Listed records
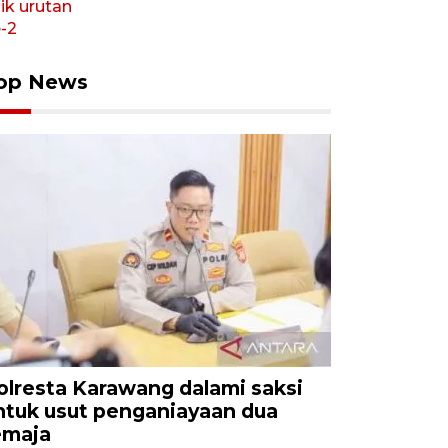
op News
olresta Karawang dalami saksi
ntuk usut penganiayaan dua
emaja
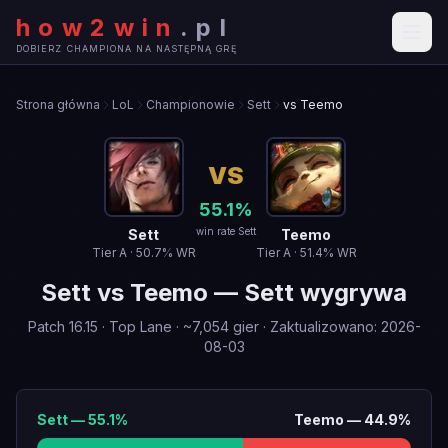
how2win
.
pl
DOBIERZ CHAMPIONA NA NASTĘPNĄ GRĘ
Strona główna
LoL
Championowie
Sett
vs Teemo
VS
55.1
%
win rate Sett
Sett
Teemo
Tier
A
·
50.7
% WR
Tier
A
·
51.4
% WR
Sett
vs
Teemo
—
Sett wygrywa
Patch
16.15
·
Top Lane
· ~
7,054
gier
·
Zaktualizowano
:
2026-
08-03
Sett
—
55.1
%
Teemo
—
44.9
%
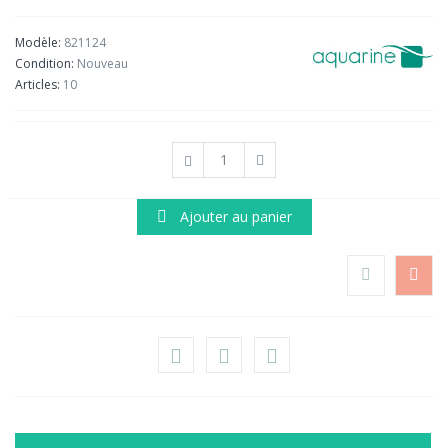
Modèle:
821124
Condition:
Nouveau
Articles:
10
Ajouter au panier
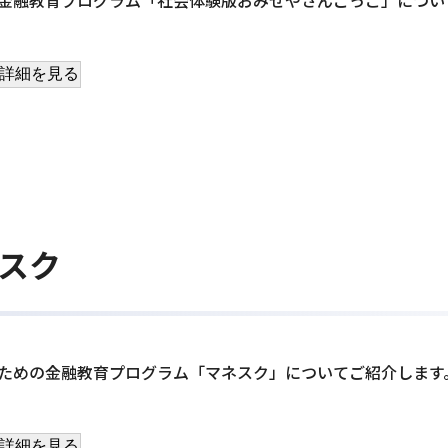
詳細を見る
スク
ための金融教育プログラム「マネスク」についてご紹介します
詳細を見る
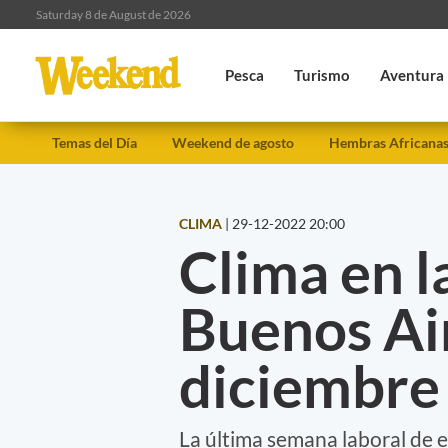
Saturday 8 de August de 2026
Pesca
Turismo
Aventura
Temas del Día
Weekend de agosto
Hembras Africana
CLIMA
|
29-12-2022 20:00
Clima en l
Buenos Air
diciembre
La última semana laboral de e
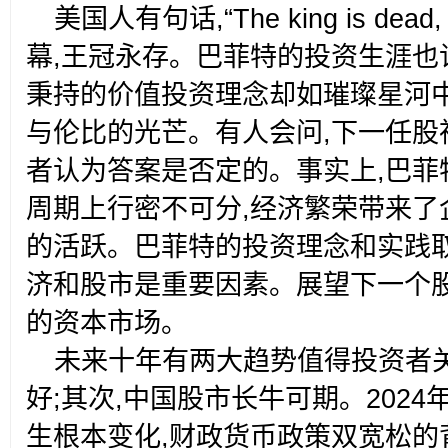
美国人有句话,“The king is dead, l
幕,王冠永存。巴菲特的投资生涯也
秉持的价值投资理念却如璀璨星河中
与伦比的光芒。有人会问,下一任股
者认为答案是否定的。事实上,巴菲
周期上行密不可分,经济繁荣带来了
的活跃。巴菲特的投资理念和实践取
济和股市是重要因素。展望下一个股
的资本市场。
未来十年有两大趋势值得投资者
好;其次,中国股市长牛可期。2024年
生根本变化,财政货币政策双宽松的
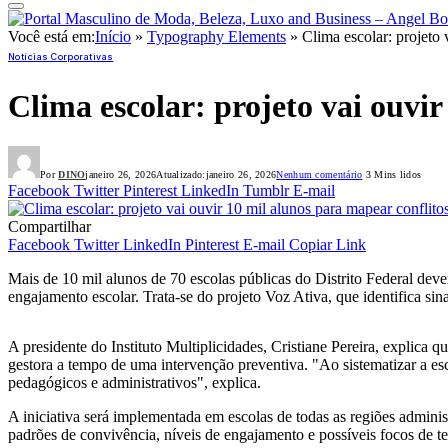
Você está em:
Início
»
Typography Elements
»
Clima escolar: projeto 
Notícias Corporativas
Clima escolar: projeto vai ouvir
Por
DINO
janeiro 26, 2026
Atualizado:
janeiro 26, 2026
Nenhum comentário
3 Mins lidos
Facebook
Twitter
Pinterest
LinkedIn
Tumblr
E-mail
Compartilhar
Facebook
Twitter
LinkedIn
Pinterest
E-mail
Copiar Link
Mais de 10 mil alunos de 70 escolas públicas do Distrito Federal dev
engajamento escolar. Trata-se do projeto Voz Ativa, que identifica sin
A presidente do Instituto Multiplicidades, Cristiane Pereira, explic
gestora a tempo de uma intervenção preventiva. "Ao sistematizar a esc
pedagógicos e administrativos", explica.
A iniciativa será implementada em escolas de todas as regiões adminis
padrões de convivência, níveis de engajamento e possíveis focos de te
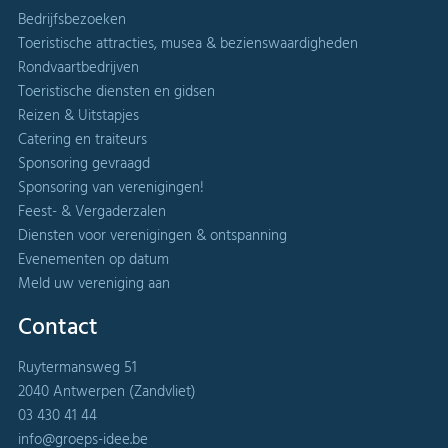
Bedrijfsbezoeken
Toeristische attracties, musea & bezienswaardigheden
Rondvaartbedrijven
Toeristische diensten en gidsen
Reizen & Uitstapjes
Catering en traiteurs
Sponsoring gevraagd
Sponsoring van verenigingen!
Feest- & Vergaderzalen
Diensten voor verenigingen & ontspanning
Evenementen op datum
Meld uw vereniging aan
Contact
Ruytermansweg 51
2040 Antwerpen (Zandvliet)
03 430 41 44
info@groeps-idee.be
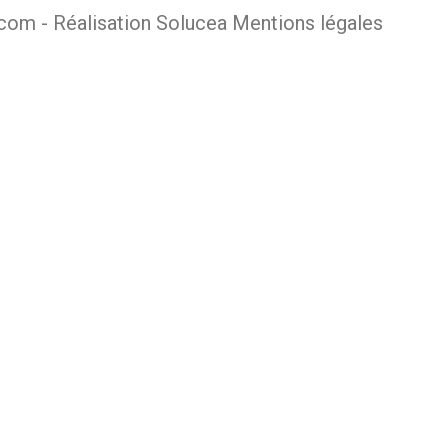
.com -
Réalisation Solucea
Mentions légales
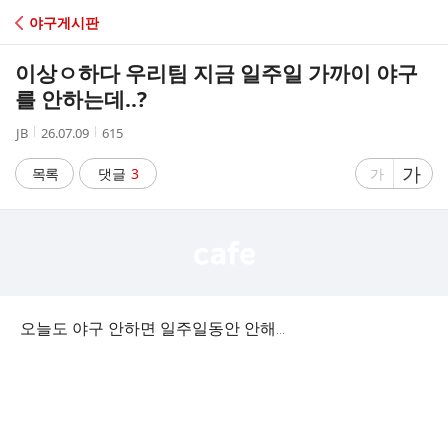
C
야구게시판
A
이상ㅇ하다 우리팀 지금 일주일 가까이 야구
F
를 안하는데..?
작
작
조
JB
26.07.09
615
E
성
성
회
자
시
수
글
가
글
목록
댓글
3
가
간
자
자
크
크
기
기
크
작
게
게
오늘도 야구 안하면 일주일동안 안해...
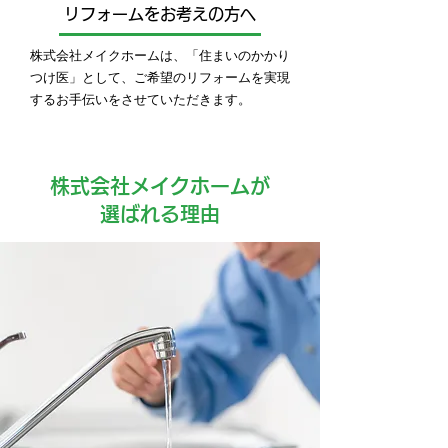
リフォームをお考えの方へ
株式会社メイクホームは、「住まいのかかり
つけ医」として、ご希望のリフォームを実現
するお手伝いをさせていただきます。
株式会社メイクホームが
選ばれる理由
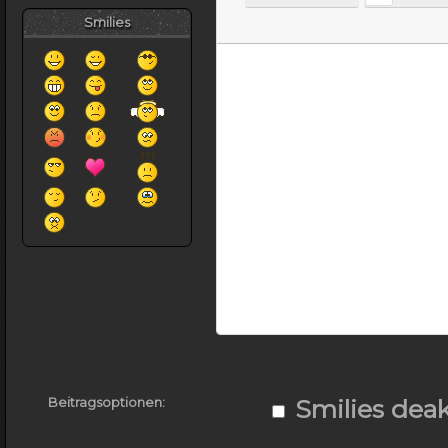
Smilies
Beitragsoptionen:
Smilies deak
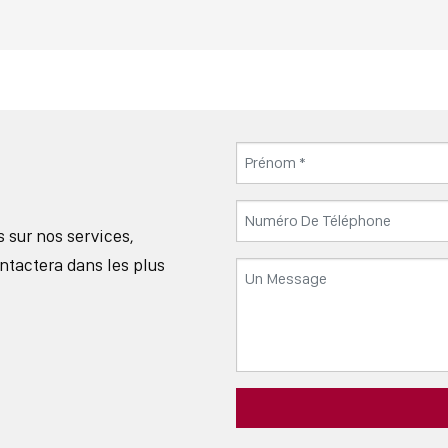
s sur nos services,
ntactera dans les plus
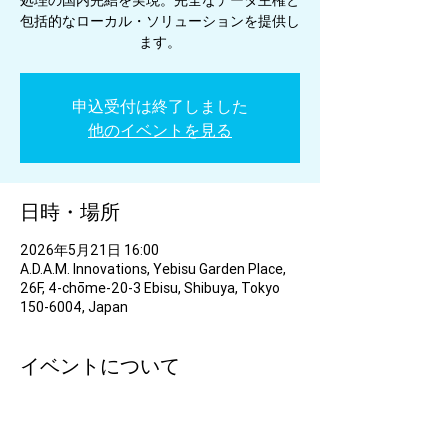
処理の国内完結を実現。完全なデータ主権と
包括的なローカル・ソリューションを提供し
ます。
申込受付は終了しました
他のイベントを見る
日時・場所
2026年5月21日 16:00
A.D.A.M. Innovations, Yebisu Garden Place,
26F, 4-chōme-20-3 Ebisu, Shibuya, Tokyo
150-6004, Japan
イベントについて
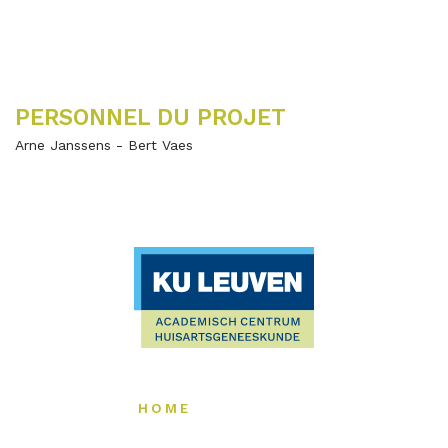
PERSONNEL DU PROJET
Arne Janssens - Bert Vaes
HOME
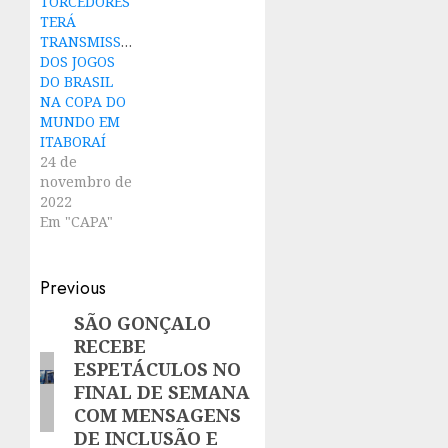
TORCEDORES
TERÁ
TRANSMISSÃO
DOS JOGOS
DO BRASIL
NA COPA DO
MUNDO EM
ITABORAÍ
24 de
novembro de
2022
Em "CAPA"
Post
Previous
navigation
SÃO GONÇALO
Previous
RECEBE
post:
ESPETÁCULOS NO
FINAL DE SEMANA
COM MENSAGENS
DE INCLUSÃO E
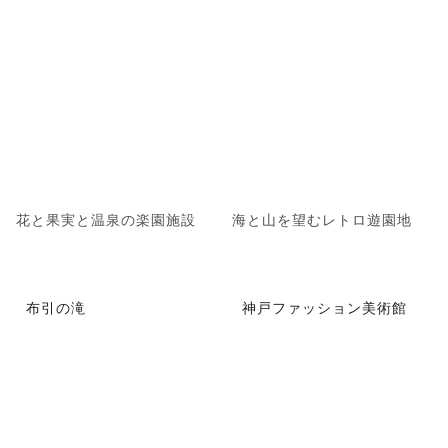
花と果実と温泉の楽園施設
海と山を望むレトロ遊園地
布引の滝
神戸ファッション美術館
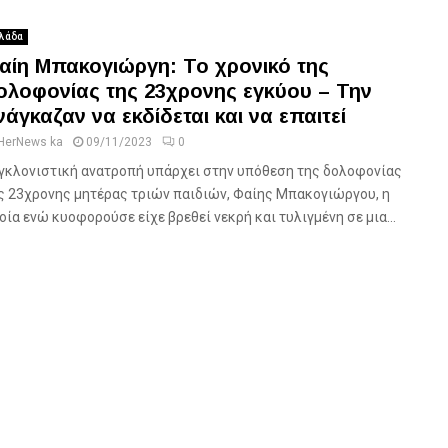
λάδα
αίη Μπακογιώργη: Το χρονικό της
ολοφονίας της 23χρονης εγκύου – Την
νάγκαζαν να εκδίδεται και να επαιτεί
HerNews ka
09/11/2023
0
γκλονιστική ανατροπή υπάρχει στην υπόθεση της δολοφονίας
ς 23χρονης μητέρας τριών παιδιών, Φαίης Μπακογιώργου, η
οία ενώ κυοφορούσε είχε βρεθεί νεκρή και τυλιγμένη σε μια...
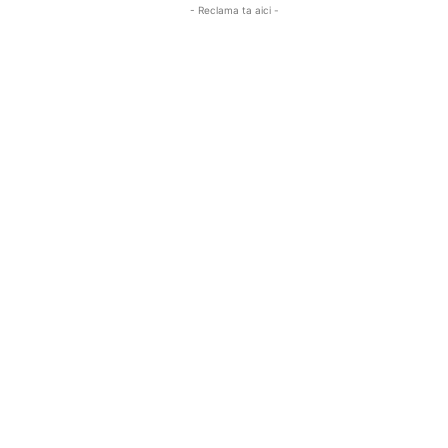
- Reclama ta aici -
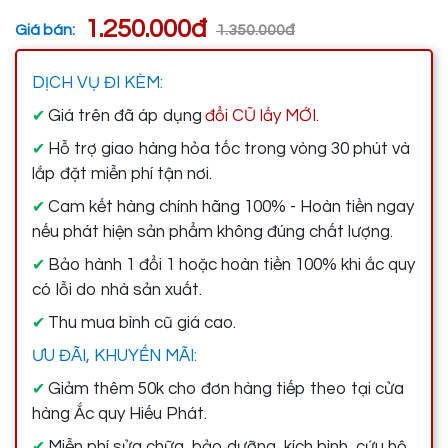
1.250.000đ
Giá bán:
1.350.000đ
DỊCH VỤ ĐI KÈM:
Giá trên đã áp dụng
đổi CŨ lấy MỚI.
✔
Hỗ trợ giao hàng hỏa tốc trong vòng 30 phút và
✔
lắp đặt miễn phí tận nơi.
Cam kết hàng chính hãng 100% - Hoàn tiền ngay
✔
nếu phát hiện sản phẩm không đúng chất lượng.
Bảo hành 1 đổi 1 hoặc hoàn tiền 100% khi ắc quy
✔
có lỗi do nhà sản xuất.
Thu mua bình cũ giá cao.
✔
ƯU ĐÃI, KHUYẾN MÃI:
Giảm thêm 50k cho đơn hàng tiếp theo tại cửa
✔
hàng Ắc quy Hiếu Phát.
Miễn phí sửa chữa, bảo dưỡng, kích bình, cứu hộ
✔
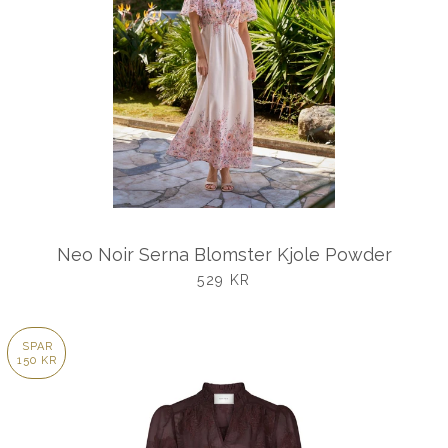
Neo Noir Serna Blomster Kjole Powder
UDSALGSPRIS
529 KR
SPAR
150 KR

Exercise prompt
Print the entries above exactly, taking out only the pictures.

Answer to this problem
op News
olresta Karawang dalami saksi
ntuk usut penganiayaan dua
emaja
how2win
.
pl
DOBIERZ CHAMPIONA NA NASTĘPNĄ GRĘ
Strona główna
LoL
Championowie
Sett
vs Teemo
VS
55.1
%
win rate Sett
Sett
Teemo
Tier
A
·
50.7
% WR
Tier
A
·
51.4
% WR
Sett
vs
Teemo
—
Sett wygrywa
Patch
16.15
·
Top Lane
· ~
7,054
gier
·
Zaktualizowano
:
2026-
08-03
Sett
—
55.1
%
Teemo
—
44.9
%
Modèle:
821124
Condition:
Nouveau
Articles:
10
Ajouter au panier
詳細を見る
スク
ための金融教育プログラム「マネスク」についてご紹介します
詳細を見る
Saturday 8 de August de 2026
Pesca
Turismo
Aventura
Temas del Día
Weekend de agosto
Hembras Africana
CLIMA
|
29-12-2022 20:00
Clima en l
Buenos Air
diciembre
La última semana laboral de e
美国人有句话,“The king is dead, l
幕,王冠永存。巴菲特的投资生涯也
秉持的价值投资理念却如璀璨星河中
与伦比的光芒。有人会问,下一任股
者认为答案是否定的。事实上,巴菲
周期上行密不可分,经济繁荣带来了
的活跃。巴菲特的投资理念和实践取
济和股市是重要因素。展望下一个股
的资本市场。
未来十年有两大趋势值得投资者
好;其次,中国股市长牛可期。2024年
生根本变化,财政货币政策双宽松的
Você está em:
Início
»
Typography Elements
»
Clima escolar: projeto 
Notícias Corporativas
Clima escolar: projeto vai ouvir
Por
DINO
janeiro 26, 2026
Atualizado:
janeiro 26, 2026
Nenhum comentário
3 Mins lidos
Facebook
Twitter
Pinterest
LinkedIn
Tumblr
E-mail
Compartilhar
Facebook
Twitter
LinkedIn
Pinterest
E-mail
Copiar Link
Mais de 10 mil alunos de 70 escolas públicas do Distrito Federal dev
engajamento escolar. Trata-se do projeto Voz Ativa, que identifica sin
A presidente do Instituto Multiplicidades, Cristiane Pereira, explic
gestora a tempo de uma intervenção preventiva. "Ao sistematizar a esc
pedagógicos e administrativos", explica.
A iniciativa será implementada em escolas de todas as regiões adminis
padrões de convivência, níveis de engajamento e possíveis focos de te
Bedrijfsbezoeken
Toeristische attracties, musea & bezienswaardigheden
Rondvaartbedrijven
Toeristische diensten en gidsen
Reizen & Uitstapjes
Catering en traiteurs
Sponsoring gevraagd
Sponsoring van verenigingen!
Feest- & Vergaderzalen
Diensten voor verenigingen & ontspanning
Evenementen op datum
Meld uw vereniging aan
Contact
Ruytermansweg 51
2040 Antwerpen (Zandvliet)
03 430 41 44
info@groeps-idee.be
.com -
Réalisation Solucea
Mentions légales
C
야구게시판
A
이상ㅇ하다 우리팀 지금 일주일 가까이 야구
F
를 안하는데..?
작
작
조
JB
26.07.09
615
E
성
성
회
자
시
수
글
가
글
목록
댓글
3
가
간
자
자
크
크
기
기
크
작
게
게
오늘도 야구 안하면 일주일동안 안해...
リフォームをお考えの方へ
株式会社メイクホームは、「住まいのかかり
つけ医」として、ご希望のリフォームを実現
するお手伝いをさせていただきます。
株式会社メイクホームが
選ばれる理由
Smilies
Beitragsoptionen:
Smilies deak
s sur nos services,
ntactera dans les plus
処理の国内完結を実現。完全なデータ主権と
包括的なローカル・ソリューションを提供し
ます。
申込受付は終了しました
他のイベントを見る
日時・場所
2026年5月21日 16:00
A.D.A.M. Innovations, Yebisu Garden Place,
26F, 4-chōme-20-3 Ebisu, Shibuya, Tokyo
150-6004, Japan
イベントについて
PERSONNEL DU PROJET
Arne Janssens - Bert Vaes
HOME
TORCEDORES
TERÁ
TRANSMISSÃO
DOS JOGOS
DO BRASIL
NA COPA DO
MUNDO EM
ITABORAÍ
24 de
novembro de
2022
Em "CAPA"
Post
Previous
navigation
SÃO GONÇALO
Previous
RECEBE
post:
ESPETÁCULOS NO
FINAL DE SEMANA
COM MENSAGENS
DE INCLUSÃO E
花と果実と温泉の楽園施設
海と山を望むレトロ遊園地
布引の滝
神戸ファッション美術館
λάδα
αίη Μπακογιώργη: Το χρονικό της
ολοφονίας της 23χρονης εγκύου – Την
νάγκαζαν να εκδίδεται και να επαιτεί
HerNews ka
09/11/2023
0
γκλονιστική ανατροπή υπάρχει στην υπόθεση της δολοφονίας
ς 23χρονης μητέρας τριών παιδιών, Φαίης Μπακογιώργου, η
οία ενώ κυοφορούσε είχε βρεθεί νεκρή και τυλιγμένη σε μια...
- Reclama ta aici -
1.250.000đ
Giá bán:
1.350.000đ
DỊCH VỤ ĐI KÈM:
Giá trên đã áp dụng
đổi CŨ lấy MỚI.
✔
Hỗ trợ giao hàng hỏa tốc trong vòng 30 phút và
✔
lắp đặt miễn phí tận nơi.
Cam kết hàng chính hãng 100% - Hoàn tiền ngay
✔
nếu phát hiện sản phẩm không đúng chất lượng.
Bảo hành 1 đổi 1 hoặc hoàn tiền 100% khi ắc quy
✔
có lỗi do nhà sản xuất.
Thu mua bình cũ giá cao.
✔
ƯU ĐÃI, KHUYẾN MÃI:
Giảm thêm 50k cho đơn hàng tiếp theo tại cửa
✔
hàng Ắc quy Hiếu Phát.
Miễn phí sửa chữa, bảo dưỡng, kích bình, cứu hộ
✔
Neo Noir Serna Blomster Kjole Powder
UDSALGSPRIS
529 KR
SPAR
150 KR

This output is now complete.